IN AN out-of-the-way corner of Disney's vast headquarters in Burbank, California, there's a small and these days empty office that used to belong to Walt Disney's nephew, Roy.
It is cone-shaped, like a vast sorcerer's hat, and lit by a three-ring chandelier which, if you stand in the right place, throws a silhouette of Mickey Mouse against the ceiling.
Roy died in 2009, around the time his one-time family firm plunked down $4bn (£2.5bn) for the comic book firm Marvel.
This week, the company spent another $4bn to acquire Lucasfilm, which will now begin churning out new Star Wars movies for the summer blockbuster market.
The deal is spectacular for George Lucas, who at 68 becomes one of the wealthiest men in showbusiness.
Whether Disney can call it money well spent remains to be seen.

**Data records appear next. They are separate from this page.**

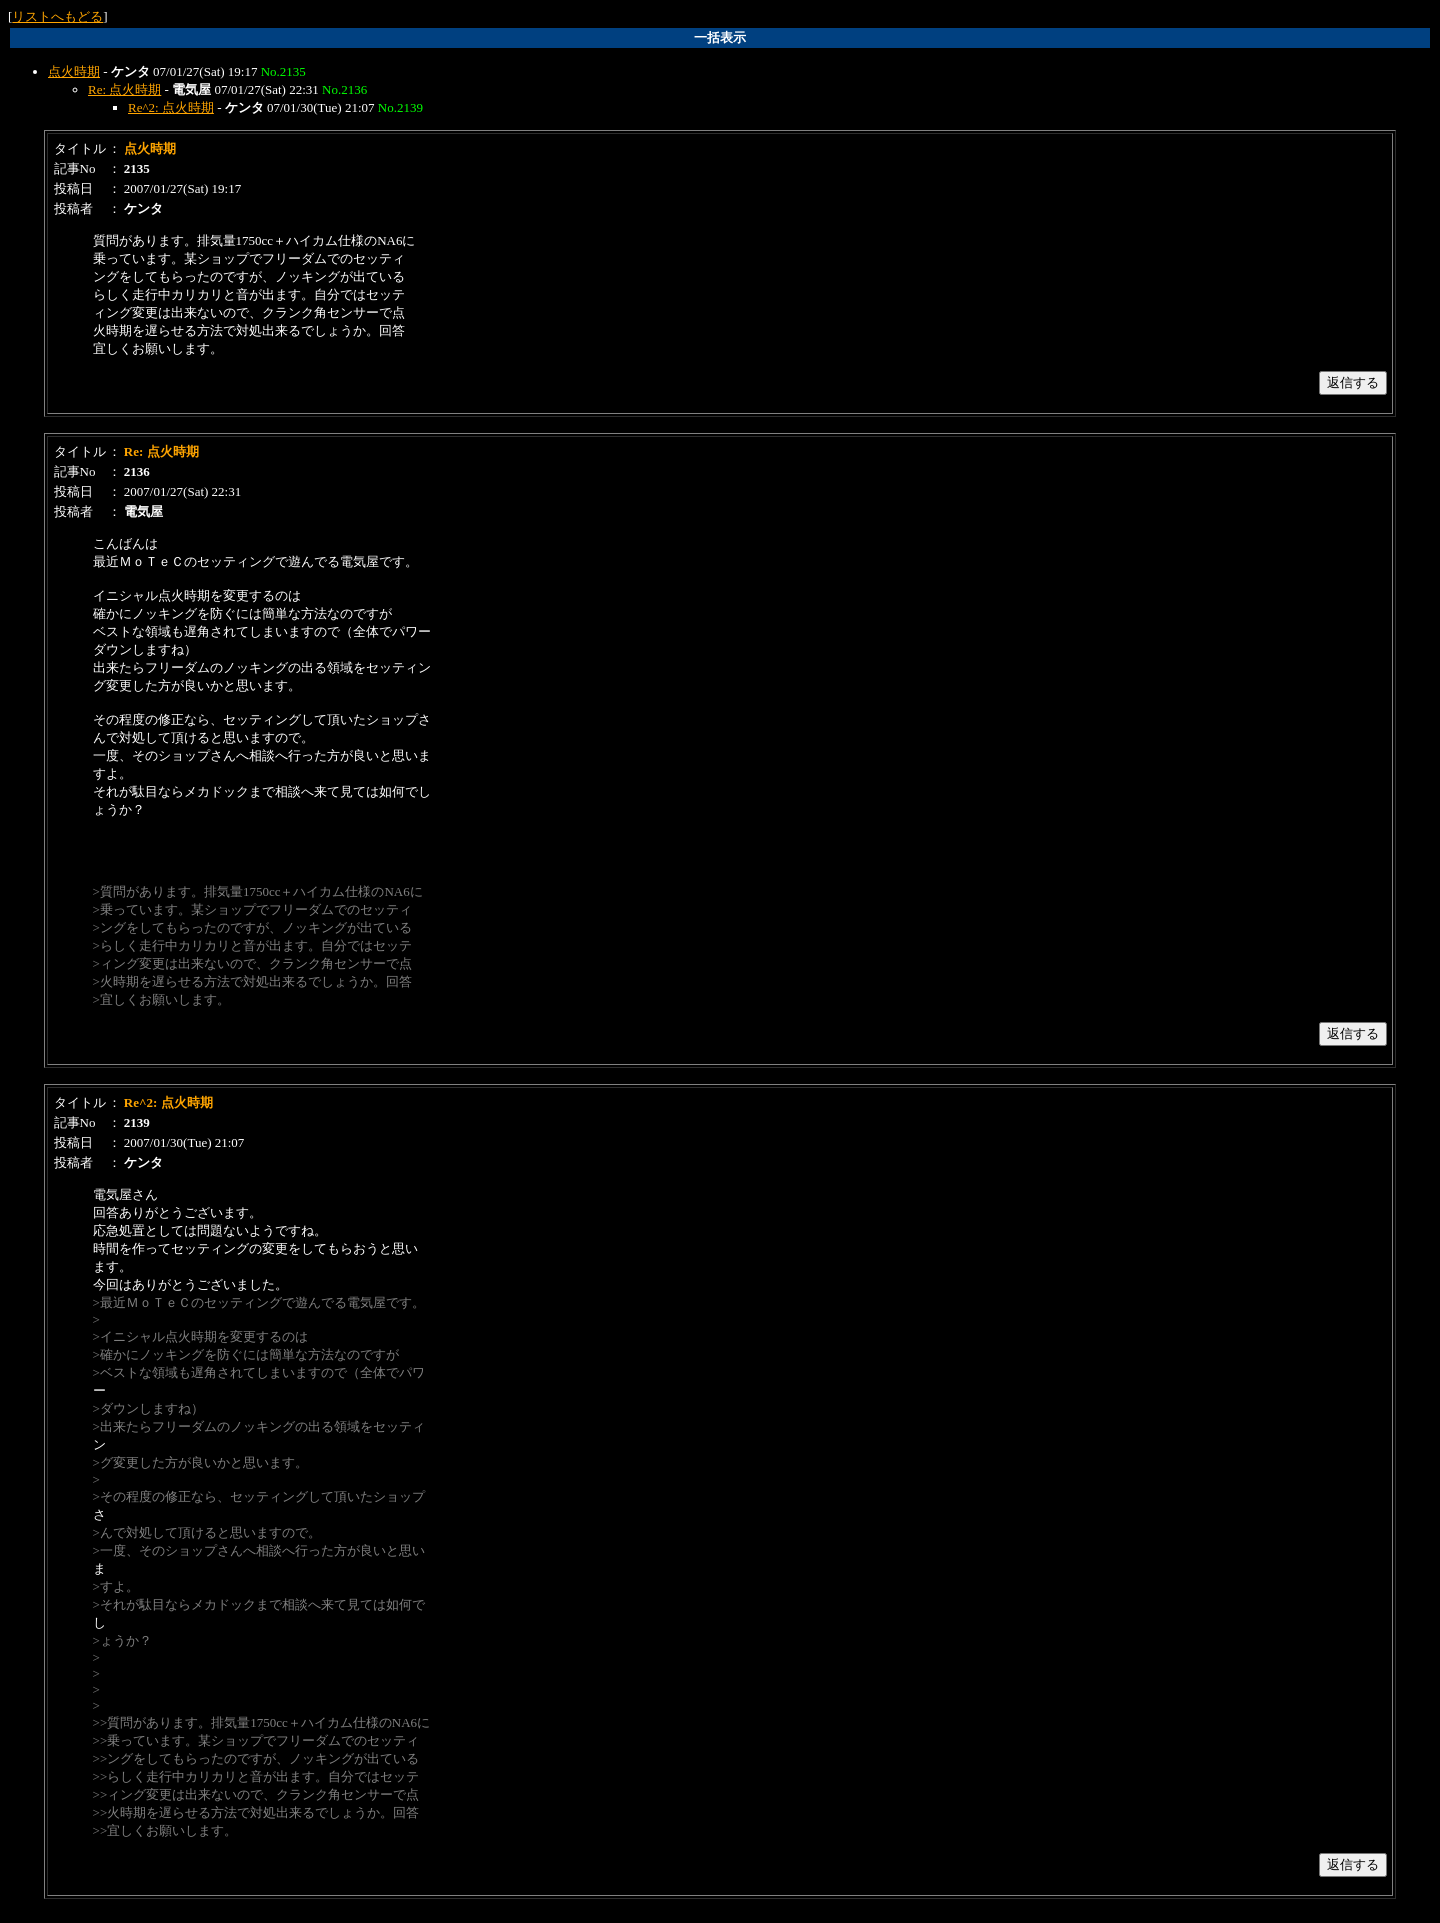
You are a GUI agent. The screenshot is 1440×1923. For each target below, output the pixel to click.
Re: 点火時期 (124, 89)
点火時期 (74, 71)
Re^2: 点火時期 (171, 107)
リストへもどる (57, 16)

The last Star Wars film, 2005's Revenge of the Sith, made $850m at the box office, against a budget of $113m (and marketing costs of roughly the same).
If the next few instalments in Luke Skywalker's odyssey perform similarly, starting with 2015's Episode 7, the studio should recoup its investment in the mid-2030s.

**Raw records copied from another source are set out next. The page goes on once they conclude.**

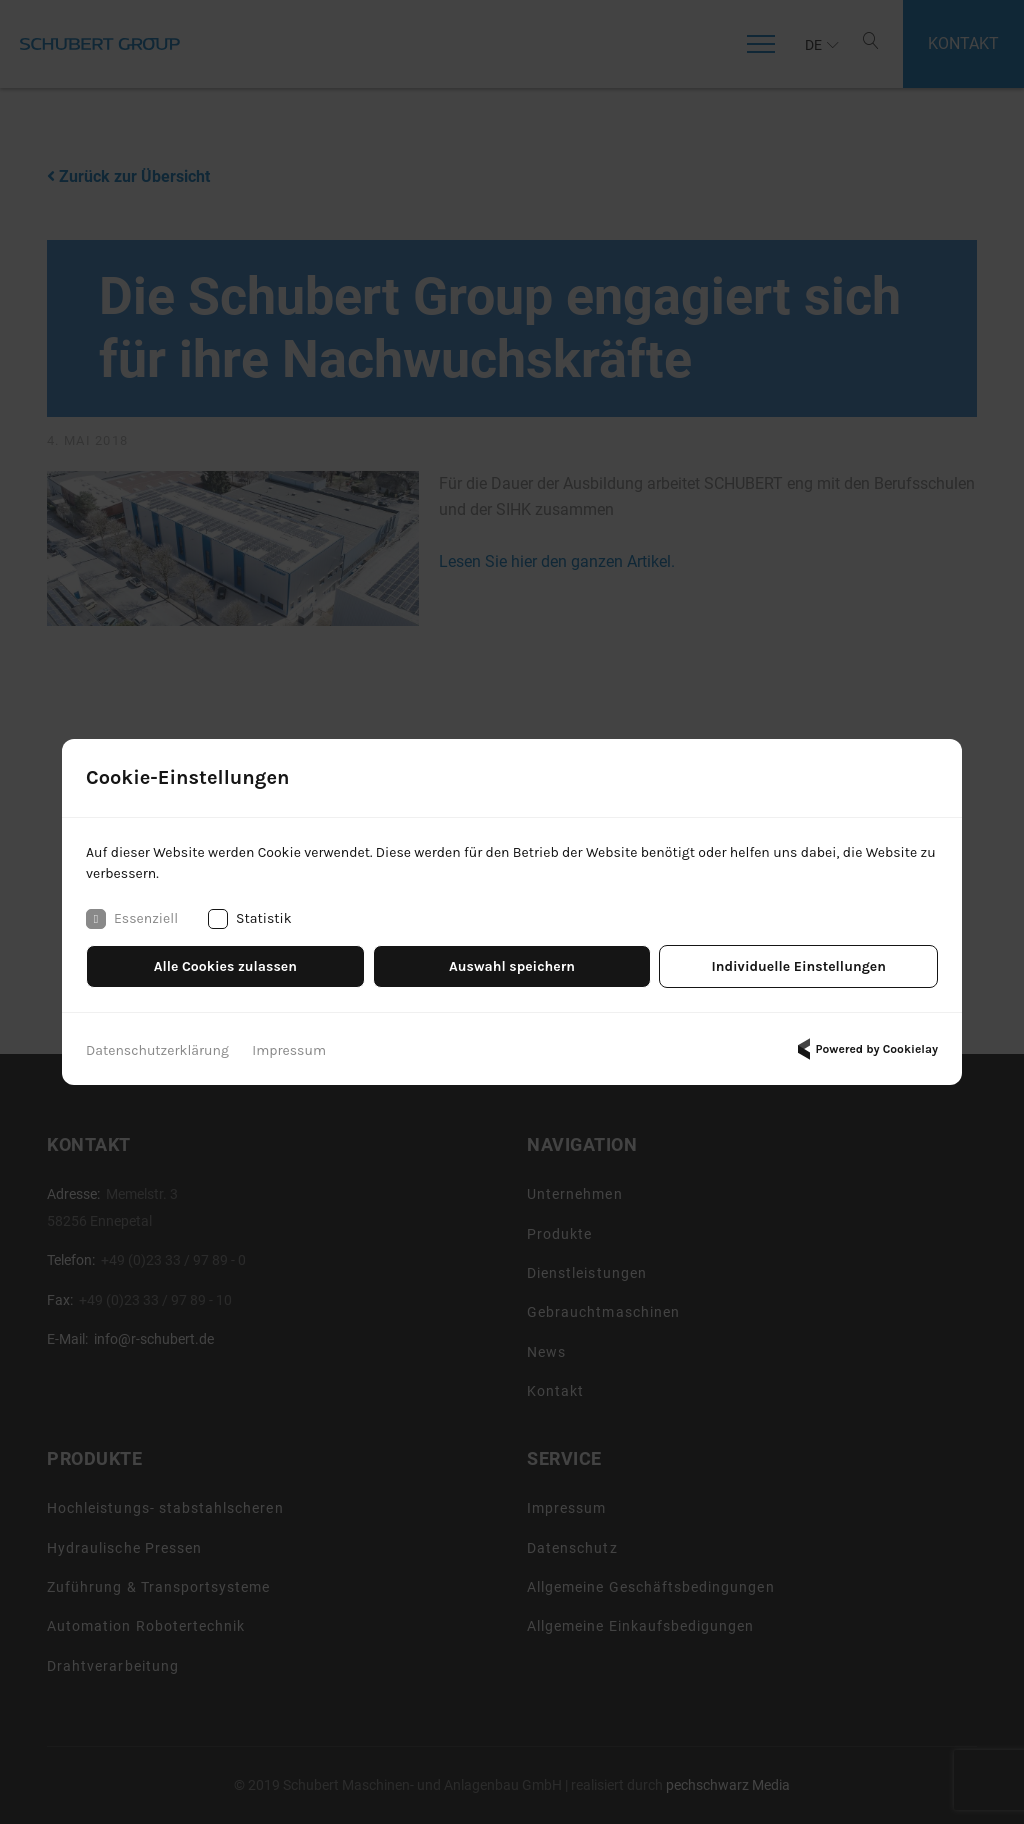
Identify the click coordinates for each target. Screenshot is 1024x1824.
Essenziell (132, 919)
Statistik (250, 919)
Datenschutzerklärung (157, 1050)
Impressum (289, 1050)
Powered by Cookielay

That would be the logic of old Hollywood, at least.
But today's Disney is unrecognisable from the empire Walt built.
It exists in a different world even to the one in which Roy, the last of the family to serve on the board, served out his career.

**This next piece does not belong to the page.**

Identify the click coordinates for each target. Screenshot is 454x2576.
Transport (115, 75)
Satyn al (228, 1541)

Today's movie studios aren't really designed to churn out films any more.
That's why they produce fewer and fewer of them each year. Instead, they're in the business of creating "intellectual property".
Last year, for example, Disney's entire movie business generated income of around $600m.
That's less than a tenth of the amount the firm earned from its media companies, which include the TV networks ABC and ESPN, and less than half the total profits it made from theme parks.
It was a smaller amount even than the corporation made from "consumer products", the division which sells branded clothing and merchandise to its fans.
Yet if box office is nowadays a virtual rounding error to The Mouse House, Disney nonetheless lives or dies by its ability to create hit movies.
Popular franchises provide the creative spark which lights up the rest of its highly lucrative empire.
They inspire theme park rides and TV spin-offs, hit toys and video games.
Without fresh films to drive it, Disney's hugely profitable wider business would stagnate.
Little wonder, then, that in a message to shareholders, Disney's chief executive Bob Iger stressed this week that Lucasfilm isn't really a production firm.
Instead, he called it the business behind: "Seventeen thousand characters that inhabit several thousand planets spanning 20,000 years."
The science fiction franchise offers, in Mr Iger's words, a whole new "universe" of commercial possibilities.
No-one knows exactly how lucrative this universe will be, since Lucasfilm is a private firm with opaque financials.
However, USA Today reported in 2007 that Lucas Licensing, the commercial arm of Star Wars, generated $1.5bn that year.
The Numbers, a Los Angeles firm which analyses the movie business, says its toy division, which makes action figures and plastic lightsabers, is worth $416m per annum.
Disney shares were nonetheless off around 2 per cent yesterday, reflecting consensus that Mr Iger had slightly overpaid. But in the long term, analysts agree with his logic.
Much like Pixar, the CGI powerhouse behind films like Toy Story and Cars, which Disney snapped up for $7.4bn in 2006, the Star Wars franchise could end up looking cheap at the price.
"We like this acquisition," was the take of Davenport and Co's Michael Morris, who predicted that from 2015 it will provide a "meaningful" boost to Disney's bottom line, particularly in international markets.
"This [deal] is not inexpensive, and the valuation will be debated," he wrote.
But its logic is sound.Mr Iger's stewardship of Marvel, which he was widely said to have overpaid for in 2009, should also give investors cheer.
Barclays Capital has maintained a relatively modest near-term price target for Disney of $52 per share (it's currently trading at $49) but is bullish about long-term prospects of Star Wars theme park rides and spin-off TV shows, along with toys and branded merchandise.
The deal "continues Disney's well-worn strategy of acquiring valuable intellectual property and monetising it better through its global, multi-product distribution engine", wrote Barclays.
So while Mickey Mouse may still be part of the scenery in Burbank, in creative terms, he's had his day: in the eyes of Mr Iger, the commercial future of Disney now rests on the rather broader shoulders of Iron Man, the Avengers, Luke Skywalker and Han Solo.